So-called junk DNA was given that unfortunate nickname because its function was so mysterious. These vast regions of the genome do not code for protein and are made up of highly repetitive sequences. But more recent work has revealed that there are sequences of junk DNA that can influence how protein-coding genes are expressed. Some of these sequences are called short tandem repeats (STRs); they comprise about five percent of the human genome. Now, scientists have revealed more about how STRs affect gene expression. The findings have been reported in Science.
The presence or absence of STRs have been associated with changes in gene activity, so scientists have known that they are not really junk, noted study author Polly Fordyce, PhD, an associate professor of bioengineering and of genetics at Stanford University.
In this work, the researchers wanted to know more about the interaction between STRs and transcription factors, which bind to DNA and can regulate how protein-coding genes are expressed. Previous work by other researchers has outlined how these transcription factors function and which sequences of DNA, also called motifs, which they preferentially bind, explained Fordyce. However, we still have not fully explained when and where transcription factors bind to non-coding regions of DNA to affect gene expression.

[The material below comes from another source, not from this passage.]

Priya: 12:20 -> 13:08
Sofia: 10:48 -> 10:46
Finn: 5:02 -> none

"To solve the puzzle of why transcription factors go to some places in the genome and not to others, we needed to look beyond the highly preferred motifs," Fordyce said. "In this study, we're showing that the STR sequence around the motif can have a really big effect on transcription factor binding, providing clues as to what these repeated sequences might be doing."
The investigators used special assays that were solely focused on DNA molecules and transcription factors. Thousands of experiments were run to compare the binding strength between transcription factors and thousands of DNA sequences, some of which had preferred motifs or were surrounded by different STRs, while others were not. The researchers wanted to know how changes in the DNA sequences influenced binding between DNA and transcription factors.

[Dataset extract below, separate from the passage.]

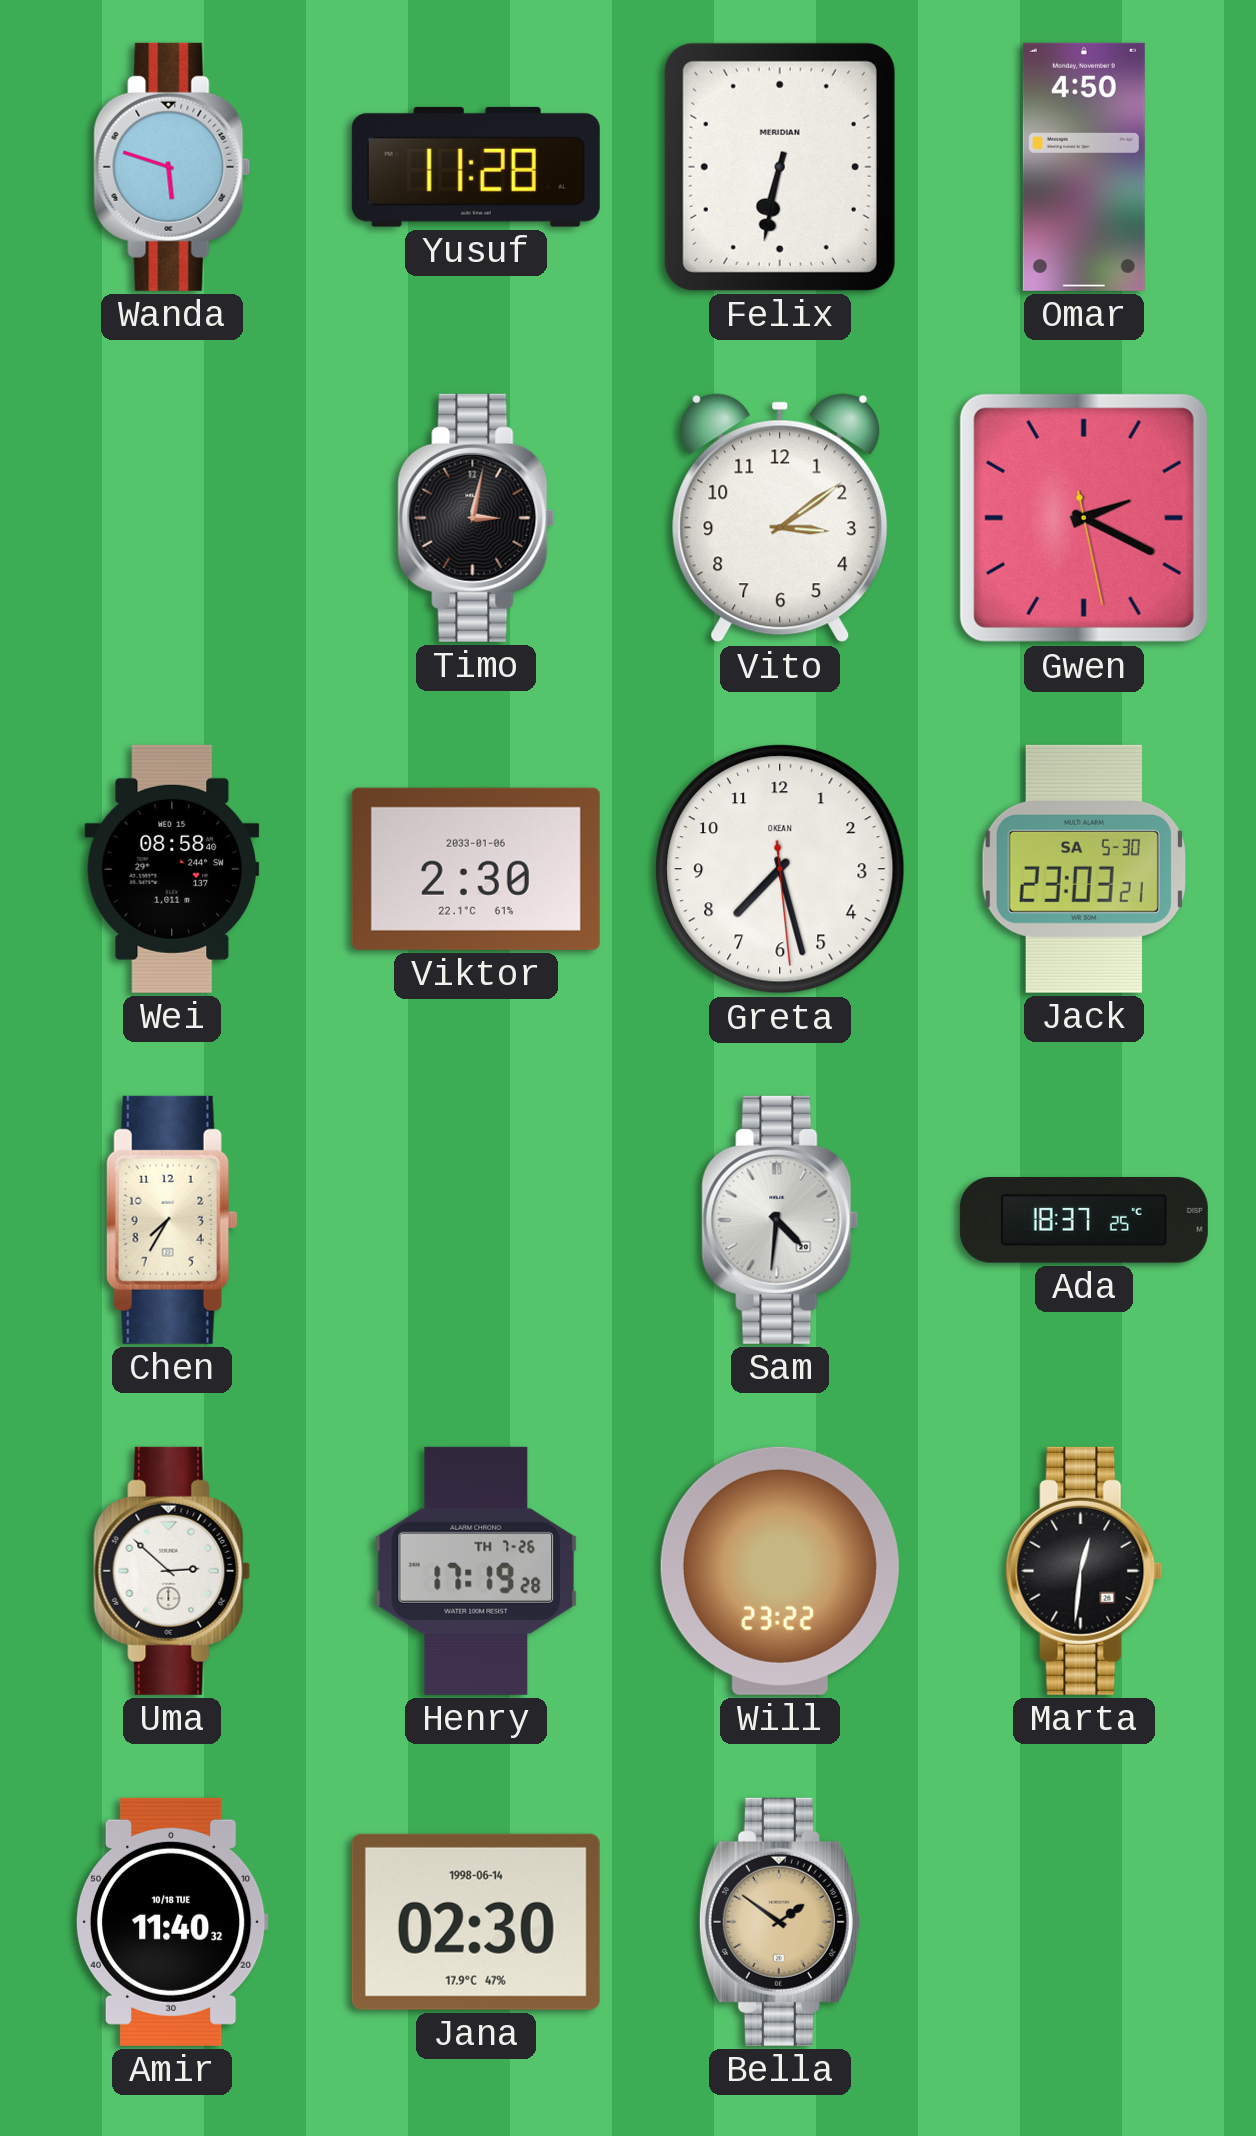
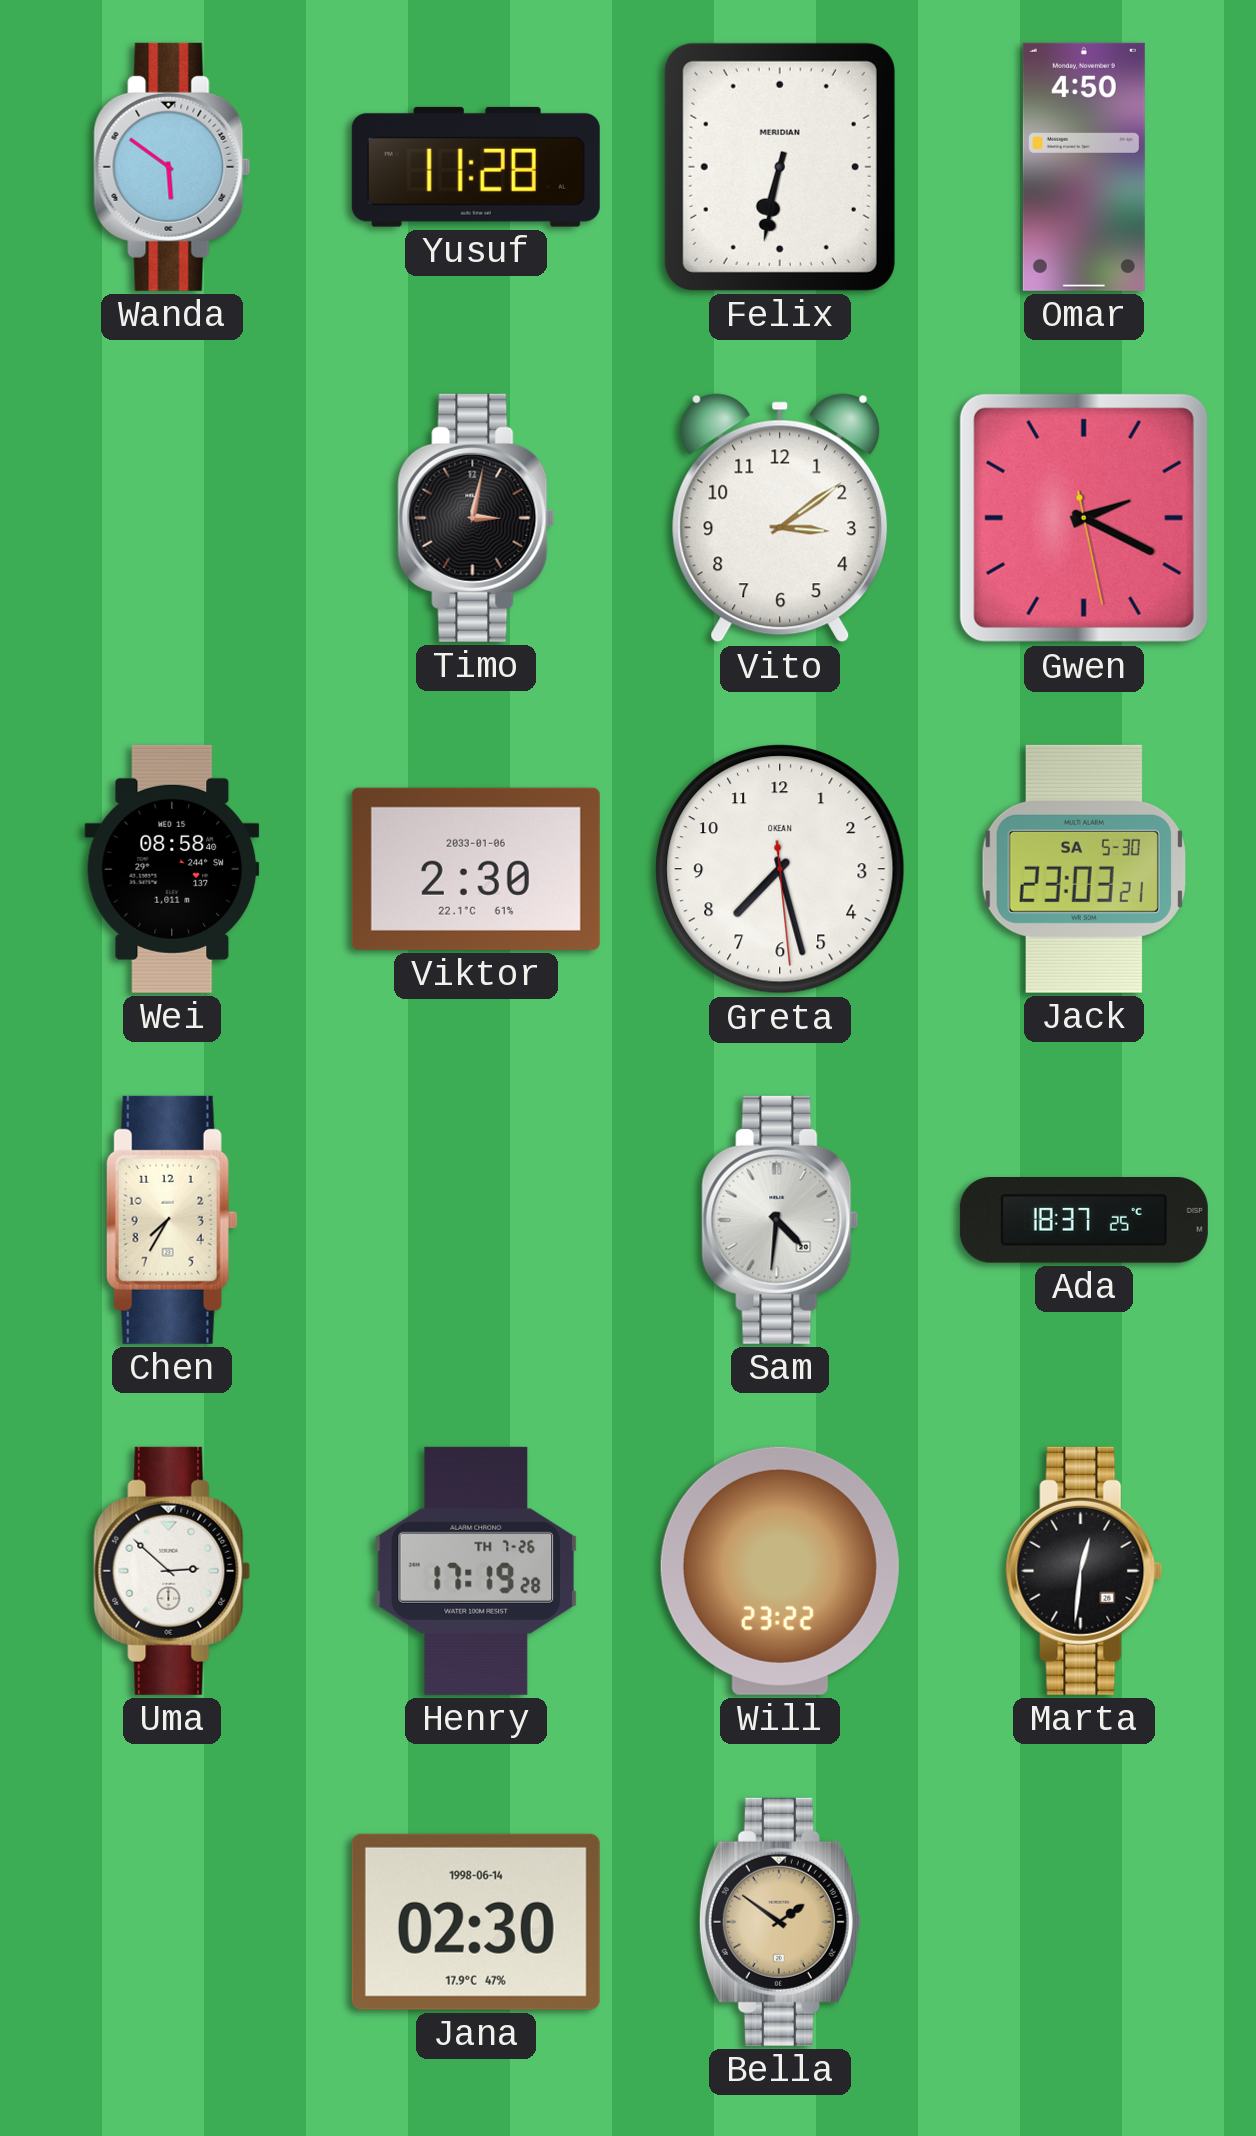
Wanda: 5:48 -> 5:51
Amir: 11:40 -> none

"We saw a surprisingly large effect. Varying the STR sequence around a motif can have up to a seventy-fold impact on the binding," said Fordyce.
Hundreds of transcription factors with mutations in their DNA binding domains were also created and tested; mutant transcription factors could not always recognize motifs or STRs. The study suggested that transcription factors interact with repetitive portions of the genetic code directly, and use their DNA binding domains to bind to these regions.
With results from over 6,000 experiments, the scientists identified some rules that seem to govern how transcription factors bind.
"We set out to study [STRS]. But the models we developed apply broadly to the entire regulatory landscape," noted lead study author and former Fordyce lab technician Connor Horton, now a graduate student at the University of California, Berkeley. "It helps us better understand how transcription factors bind to regulatory DNA, even when [STRs] aren't involved."
This research can also teach us more about various disorders too. "It's been known for some time that [STRs] are associated with increased or decreased risk of certain diseases," Horton said. Individual changes in STRs in people may alter how transcription factors bind, which changes gene expression and could be connected to disease.